Reinforcement learning for Covid- 19: Simulation and Optimal Policy

9 min readMar 31, 2020

While the ML community is wondering how they could help the war against the COVID-19 pandemic, I decided to use reinforcement learning to tackle this crisis. This investigation yielded some interesting results in finding the set of optimal actions to fight virus spread.

1. Introduction

Imagine you are playing a pandemic control game. Your objective is to control the spreading of the virus with the least economic disruption. You can choose between a multitude of actions like ‘close all infected residential areas’, ‘run tests in infected areas’, ‘lockdown’ etc.

But the immediate question is: how do I quantify economic disruption? Fairly, we can assume that wider the restriction on the movement of the people, the worse the economic health. So our objective is to control the virus spread with the least impediment on the movement of the population.

What if an algorithm gives you a trained agent that can take actions on your behalf to achieve the goals you set? Would you not employ such an intelligent agent to curb the virus spread? The subject of reinforcement learning(RL) is around modeling such an intelligent agent.

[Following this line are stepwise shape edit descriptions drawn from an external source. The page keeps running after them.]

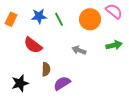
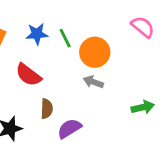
orange circle: (90, 19) -> (95, 52), moved
green arrow: (114, 45) -> (143, 107), moved

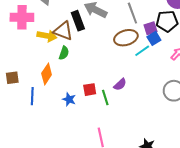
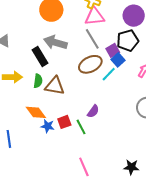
brown triangle: (63, 31) -> (55, 86), moved
green semicircle: (64, 53) -> (38, 81), moved
orange diamond: (47, 74) -> (36, 112), moved, turned -60
blue star: (69, 99) -> (48, 126), moved

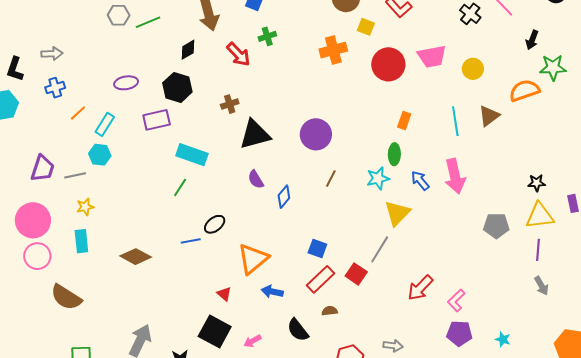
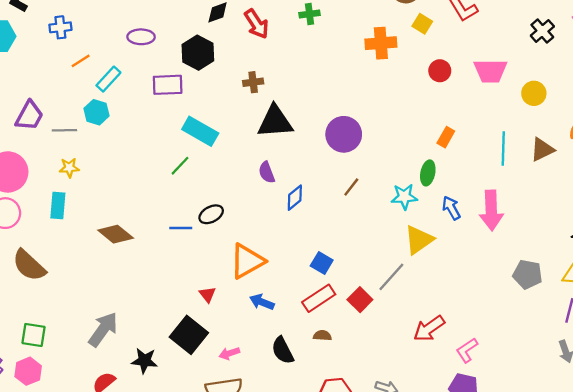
red arrow: (238, 54) -> (257, 24), moved
red circle: (388, 64) -> (440, 71), size x0.6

The most exciting part of this modelling is that we can design an agent that curbs the virus spread in the long term with the least disruption to the economic activity.

2. Reinforcement Learning

Reinforcement Learning is a subfield of machine learning that teaches an agent how to choose an action from its action space. It interacts with an environment, in order to maximize rewards over time. Complex enough? let’s break this definition for better understanding.

Agent: The program you train, with the aim of doing a job you specify.
Environment: The world in which the agent performs actions.
Action: A move made by the agent, which causes a change in the environment.
Rewards: The evaluation of an action, which is like feedback.

In any RL modelling task, it’s imperative to define these 4 essential elements. Before we define these elements for our Covid-19 problem, let’s first try to understand with an example: how agent learn actions in an environment?

Agent: Program controlling the movement of limbs Environment: The real world simulating gravity and laws of motion
Action: Move limb L with Θ degrees
Reward: Positive when it approaches destination; negative when it falls down.

Agents learn in an interactive environment by trial and error using feedback (Reward) from its own actions and experiences. Agent essentially tries different actions on the environment and learns from the feedback that it gets back. The goal is to find a suitable action policy that would maximize the total cumulative reward of the agent.

3. Pandemic Control Problem

Now let’s define these 4 essential elements for our pandemic control problem:
Agent: A Program controlling the movement of the citizens through different actions.
Environment: The virtual city where the virus is spreading. By restricting the citizen’s movement, spread dynamics can be altered.
Action: Control the movement of the citizens.
Rewards: minimise infected from virus spread (pandemic control) +minimise people quarantined( least economic disruption)+ minimise people dead

Now we need to code-up and discuss each element of this optimal control problem. let’s start with pandemic simulation environment.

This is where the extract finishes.